↓

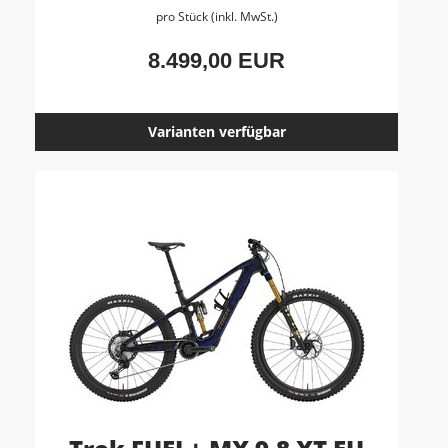
pro Stück (inkl. MwSt.)
8.499,00 EUR
Varianten verfügbar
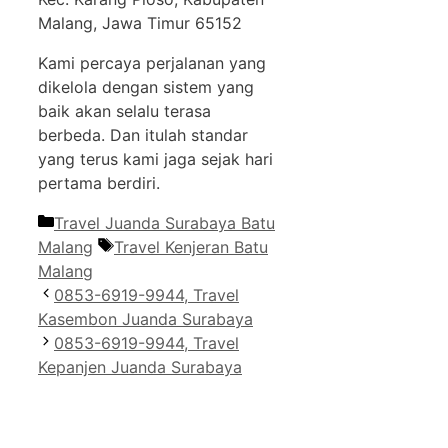
Malang, Jawa Timur 65152
Kami percaya perjalanan yang
dikelola dengan sistem yang
baik akan selalu terasa
berbeda. Dan itulah standar
yang terus kami jaga sejak hari
pertama berdiri.
Categories
Travel Juanda Surabaya Batu
Tags
Malang
Travel Kenjeran Batu
Malang
0853-6919-9944, Travel
Kasembon Juanda Surabaya
0853-6919-9944, Travel
Kepanjen Juanda Surabaya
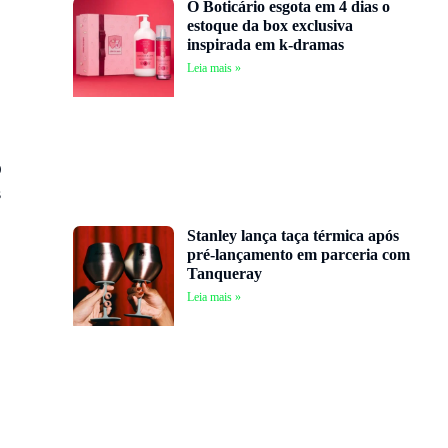
O Boticário esgota em 4 dias o
estoque da box exclusiva
inspirada em k-dramas
Leia mais »
O
s
Stanley lança taça térmica após
pré-lançamento em parceria com
Tanqueray
Leia mais »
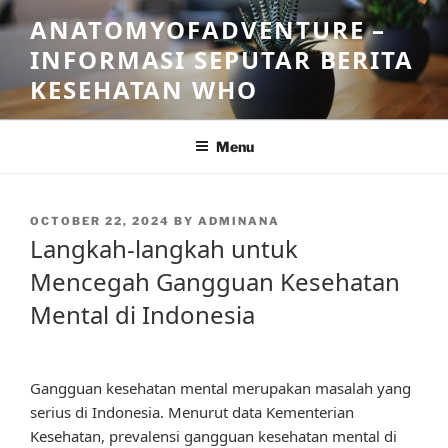
Skip
ANATOMYOFADVENTURE –
to
INFORMASI SEPUTAR BERITA
content
KESEHATAN WHO
Menu
POSTED
OCTOBER 22, 2024
BY
ADMINANA
ON
Langkah-langkah untuk
Mencegah Gangguan Kesehatan
Mental di Indonesia
Gangguan kesehatan mental merupakan masalah yang
serius di Indonesia. Menurut data Kementerian
Kesehatan, prevalensi gangguan kesehatan mental di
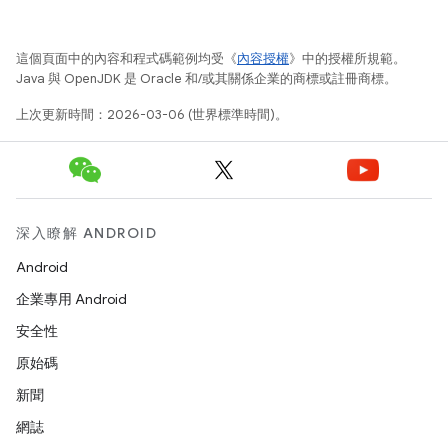
這個頁面中的內容和程式碼範例均受《
內容授權
》中的授權所規範。
Java 與 OpenJDK 是 Oracle 和/或其關係企業的商標或註冊商標。
上次更新時間：2026-03-06 (世界標準時間)。
深入瞭解 ANDROID
Android
企業專用 Android
安全性
原始碼
新聞
網誌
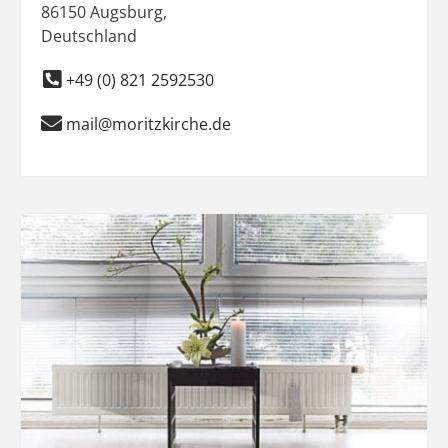
86150
Augsburg
,
Deutschland
+49 (0) 821 2592530
mail@moritzkirche.de
Favo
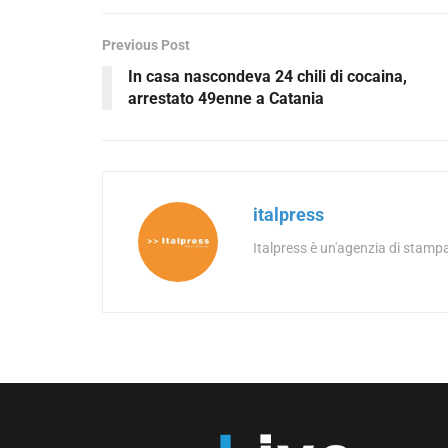
Previous Post
In casa nascondeva 24 chili di cocaina,
arrestato 49enne a Catania
italpress
Italpress è un'agenzia di stampa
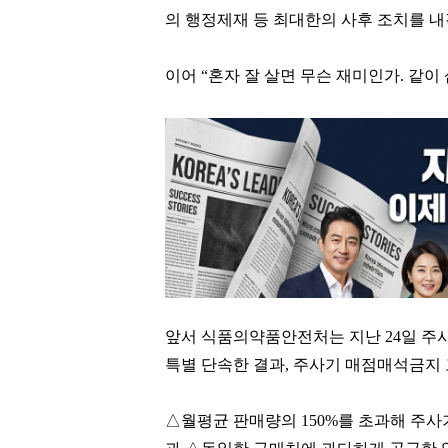
의 행정제재 등 최대한의 사후 조치를 내
이어 “혼자 잘 살면 무슨 재미인가. 같이
앞서 식품의약품안전처는 지난 24일 주
특별 단속한 결과, 주사기 매점매석금지 
△월평균 판매량의 150%를 초과해 주사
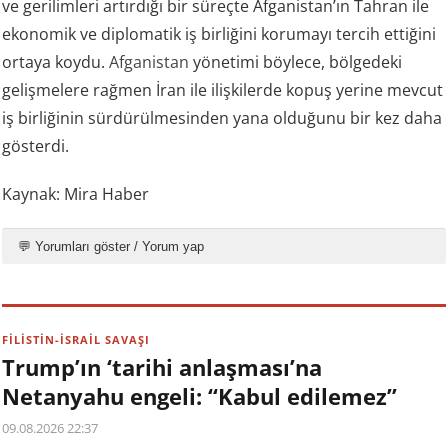
ve gerilimleri artırdığı bir süreçte Afganistan’ın Tahran ile
ekonomik ve diplomatik iş birliğini korumayı tercih ettiğini
ortaya koydu.
Afganistan
yönetimi böylece, bölgedeki
gelişmelere rağmen İran ile ilişkilerde kopuş yerine mevcut
iş birliğinin sürdürülmesinden yana olduğunu bir kez daha
gösterdi.
Kaynak: Mira Haber
💬 Yorumları göster / Yorum yap
FİLİSTİN-İSRAİL SAVAŞI
Trump’ın ‘tarihi anlaşması’na
Netanyahu engeli: “Kabul edilemez”
09.08.2026 22:37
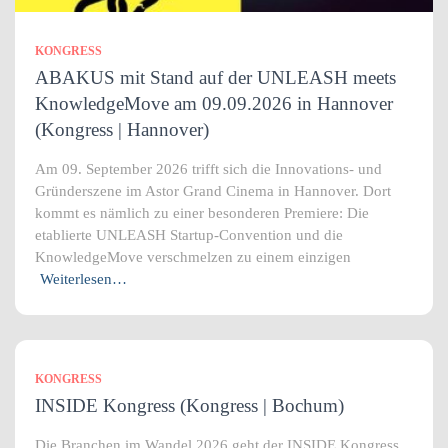
KONGRESS
ABAKUS mit Stand auf der UNLEASH meets
KnowledgeMove am 09.09.2026 in Hannover
(Kongress | Hannover)
Am 09. September 2026 trifft sich die Innovations- und
Gründerszene im Astor Grand Cinema in Hannover. Dort
kommt es nämlich zu einer besonderen Premiere: Die
etablierte UNLEASH Startup-Convention und die
KnowledgeMove verschmelzen zu einem einzigen
Weiterlesen…
KONGRESS
INSIDE Kongress (Kongress | Bochum)
Die Branchen im Wandel 2026 geht der INSIDE Kongress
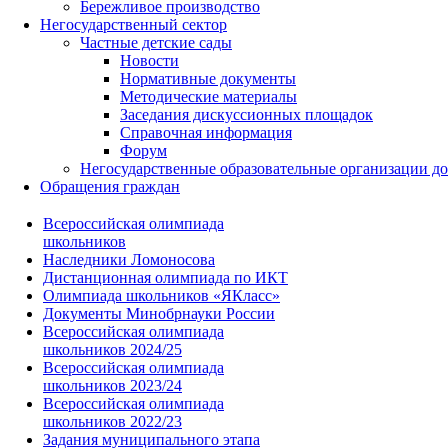
Бережливое производство
Негосударственный сектор
Частные детские сады
Новости
Нормативные документы
Методические материалы
Заседания дискуссионных площадок
Справочная информация
Форум
Негосударственные образовательные организации д
Обращения граждан
Всероссийская олимпиада
школьников
Наследники Ломоносова
Дистанционная олимпиада по ИКТ
Олимпиада школьников «ЯКласс»
Документы Минобрнауки России
Всероссийская олимпиада
школьников 2024/25
Всероссийская олимпиада
школьников 2023/24
Всероссийская олимпиада
школьников 2022/23
Задания муниципального этапа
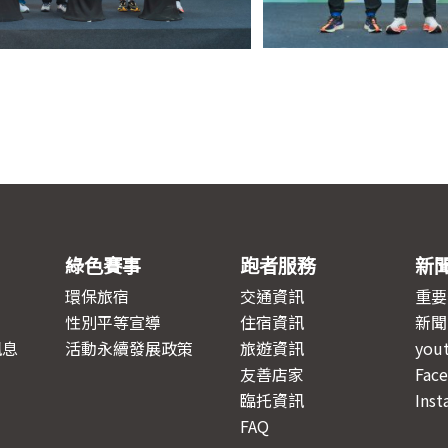
綠色賽事
跑者服務
新
環保旅宿
交通資訊
重要
性別平等宣導
住宿資訊
新聞
訊息
活動永續發展政策
旅遊資訊
you
友善店家
Fac
臨托資訊
Inst
FAQ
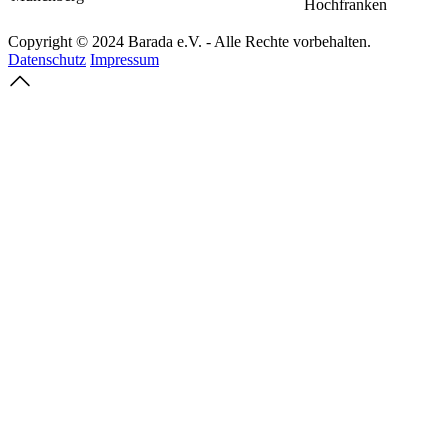
Hochfranken
Copyright © 2024 Barada e.V. - Alle Rechte vorbehalten.
Datenschutz
Impressum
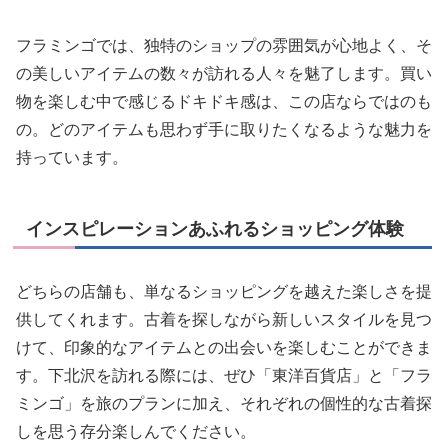
フラミンゴでは、独特のショップの雰囲気が心地よく、そ
の美しいアイテムの数々が訪れる人々を魅了します。買い
物を楽しむ中で感じるドキドキ感は、この店ならではのも
の。どのアイテムも思わず手に取りたくなるような魅力を
持っています。
インスピレーションあふれるショッピング体験
どちらの店舗も、単なるショッピングを越えた楽しさを提
供してくれます。古着を探しながら新しいスタイルを見つ
けて、印象的なアイテムとの出会いを楽しむことができま
す。下北沢を訪れる際には、ぜひ「東洋百貨店」と「フラ
ミンゴ」を旅のプランに加え、それぞれの個性的な古着探
しを思う存分楽しんでください。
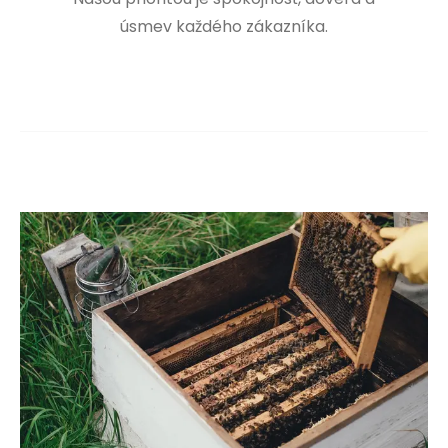
úsmev každého zákazníka.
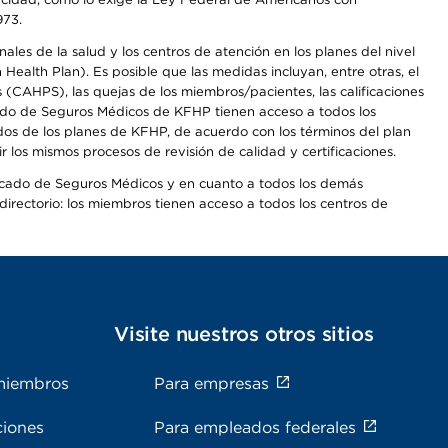
973.
les de la salud y los centros de atención en los planes del nivel
alth Plan). Es posible que las medidas incluyan, entre otras, el
CAHPS), las quejas de los miembros/pacientes, las calificaciones
rcado de Seguros Médicos de KFHP tienen acceso a todos los
dos de los planes de KFHP, de acuerdo con los términos del plan
os mismos procesos de revisión de calidad y certificaciones.
Mercado de Seguros Médicos y en cuanto a todos los demás
irectorio: los miembros tienen acceso a todos los centros de
s
Visite nuestros otros sitios
miembros
Para empresas
ciones
Para empleados federales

↑

WHAT YOU WILL DO
Leave out the pictures and output the rest of the records exactly.

ANSWER SECTION
pro Stück (inkl. MwSt.)
8.499,00 EUR
Varianten verfügbar
Malang, Jawa Timur 65152
Kami percaya perjalanan yang
dikelola dengan sistem yang
baik akan selalu terasa
berbeda. Dan itulah standar
yang terus kami jaga sejak hari
pertama berdiri.
Categories
Travel Juanda Surabaya Batu
Tags
Malang
Travel Kenjeran Batu
Malang
0853-6919-9944, Travel
Kasembon Juanda Surabaya
0853-6919-9944, Travel
Kepanjen Juanda Surabaya
O Boticário esgota em 4 dias o
estoque da box exclusiva
inspirada em k-dramas
Leia mais »
O
s
Stanley lança taça térmica após
pré-lançamento em parceria com
Tanqueray
Leia mais »
Skip
ANATOMYOFADVENTURE –
to
INFORMASI SEPUTAR BERITA
content
KESEHATAN WHO
Menu
POSTED
OCTOBER 22, 2024
BY
ADMINANA
ON
Langkah-langkah untuk
Mencegah Gangguan Kesehatan
Mental di Indonesia
Gangguan kesehatan mental merupakan masalah yang
serius di Indonesia. Menurut data Kementerian
Kesehatan, prevalensi gangguan kesehatan mental di
這個頁面中的內容和程式碼範例均受《
內容授權
》中的授權所規範。
Java 與 OpenJDK 是 Oracle 和/或其關係企業的商標或註冊商標。
上次更新時間：2026-03-06 (世界標準時間)。
深入瞭解 ANDROID
Android
企業專用 Android
安全性
原始碼
新聞
網誌
86150
Augsburg
,
Deutschland
+49 (0) 821 2592530
mail@moritzkirche.de
Favo
Previous Post
In casa nascondeva 24 chili di cocaina,
arrestato 49enne a Catania
italpress
Italpress è un'agenzia di stampa
의 행정제재 등 최대한의 사후 조치를 내
이어 “혼자 잘 살면 무슨 재미인가. 같이
앞서 식품의약품안전처는 지난 24일 주
특별 단속한 결과, 주사기 매점매석금지 
△월평균 판매량의 150%를 초과해 주사
ve gerilimleri artırdığı bir süreçte Afganistan’ın Tahran ile
ekonomik ve diplomatik iş birliğini korumayı tercih ettiğini
ortaya koydu.
Afganistan
yönetimi böylece, bölgedeki
gelişmelere rağmen İran ile ilişkilerde kopuş yerine mevcut
iş birliğinin sürdürülmesinden yana olduğunu bir kez daha
gösterdi.
Kaynak: Mira Haber
💬 Yorumları göster / Yorum yap
FİLİSTİN-İSRAİL SAVAŞI
Trump’ın ‘tarihi anlaşması’na
Netanyahu engeli: “Kabul edilemez”
09.08.2026 22:37
KONGRESS
ABAKUS mit Stand auf der UNLEASH meets
KnowledgeMove am 09.09.2026 in Hannover
(Kongress | Hannover)
Am 09. September 2026 trifft sich die Innovations- und
Gründerszene im Astor Grand Cinema in Hannover. Dort
kommt es nämlich zu einer besonderen Premiere: Die
etablierte UNLEASH Startup-Convention und die
KnowledgeMove verschmelzen zu einem einzigen
Weiterlesen…
KONGRESS
INSIDE Kongress (Kongress | Bochum)
Die Branchen im Wandel 2026 geht der INSIDE Kongress
Бережливое производство
Негосударственный сектор
Частные детские сады
Новости
Нормативные документы
Методические материалы
Заседания дискуссионных площадок
Справочная информация
Форум
Негосударственные образовательные организации д
Обращения граждан
Всероссийская олимпиада
школьников
Наследники Ломоносова
Дистанционная олимпиада по ИКТ
Олимпиада школьников «ЯКласс»
Документы Минобрнауки России
Всероссийская олимпиада
школьников 2024/25
Всероссийская олимпиада
школьников 2023/24
Всероссийская олимпиада
школьников 2022/23
Задания муниципального этапа
綠色賽事
跑者服務
新
環保旅宿
交通資訊
重要
性別平等宣導
住宿資訊
新聞
訊息
活動永續發展政策
旅遊資訊
you
友善店家
Fac
臨托資訊
Inst
FAQ
Hochfranken
Copyright © 2024 Barada e.V. - Alle Rechte vorbehalten.
Datenschutz
Impressum
フラミンゴでは、独特のショップの雰囲気が心地よく、そ
の美しいアイテムの数々が訪れる人々を魅了します。買い
物を楽しむ中で感じるドキドキ感は、この店ならではのも
の。どのアイテムも思わず手に取りたくなるような魅力を
持っています。
インスピレーションあふれるショッピング体験
どちらの店舗も、単なるショッピングを越えた楽しさを提
供してくれます。古着を探しながら新しいスタイルを見つ
けて、印象的なアイテムとの出会いを楽しむことができま
す。下北沢を訪れる際には、ぜひ「東洋百貨店」と「フラ
ミンゴ」を旅のプランに加え、それぞれの個性的な古着探
しを思う存分楽しんでください。
úsmev každého zákazníka.
973.
les de la salud y los centros de atención en los planes del nivel
alth Plan). Es posible que las medidas incluyan, entre otras, el
CAHPS), las quejas de los miembros/pacientes, las calificaciones
rcado de Seguros Médicos de KFHP tienen acceso a todos los
dos de los planes de KFHP, de acuerdo con los términos del plan
os mismos procesos de revisión de calidad y certificaciones.
Mercado de Seguros Médicos y en cuanto a todos los demás
irectorio: los miembros tienen acceso a todos los centros de
s
Visite nuestros otros sitios
miembros
Para empresas
ciones
Para empleados federales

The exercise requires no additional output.